⟨

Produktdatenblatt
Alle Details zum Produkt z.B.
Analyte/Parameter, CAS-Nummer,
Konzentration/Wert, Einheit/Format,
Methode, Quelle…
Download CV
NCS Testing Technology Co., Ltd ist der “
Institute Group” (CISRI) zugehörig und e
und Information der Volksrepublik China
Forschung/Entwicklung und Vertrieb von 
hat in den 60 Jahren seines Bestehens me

⟩
⟨

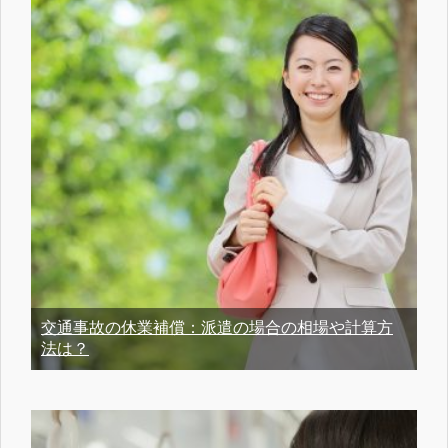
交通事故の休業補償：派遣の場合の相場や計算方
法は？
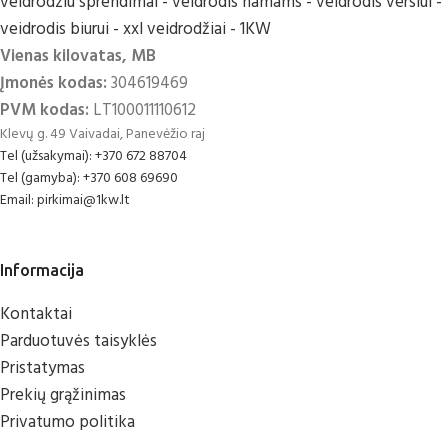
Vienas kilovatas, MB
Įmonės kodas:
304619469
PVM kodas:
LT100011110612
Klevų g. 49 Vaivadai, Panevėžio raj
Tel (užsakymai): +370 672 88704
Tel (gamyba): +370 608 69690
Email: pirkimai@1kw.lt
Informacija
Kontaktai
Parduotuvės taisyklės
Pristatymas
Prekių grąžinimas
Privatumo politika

⟩

Exercise objective:
Could you set down, word for word, only the lines above from the line with "Methode, Quelle…" to the line with "hat in den 60 Jahren seines Bestehens me", including both?

Answer section:
Methode, Quelle…
Download CV
NCS Testing Technology Co., Ltd ist der “
Institute Group” (CISRI) zugehörig und e
und Information der Volksrepublik China
Forschung/Entwicklung und Vertrieb von 
hat in den 60 Jahren seines Bestehens me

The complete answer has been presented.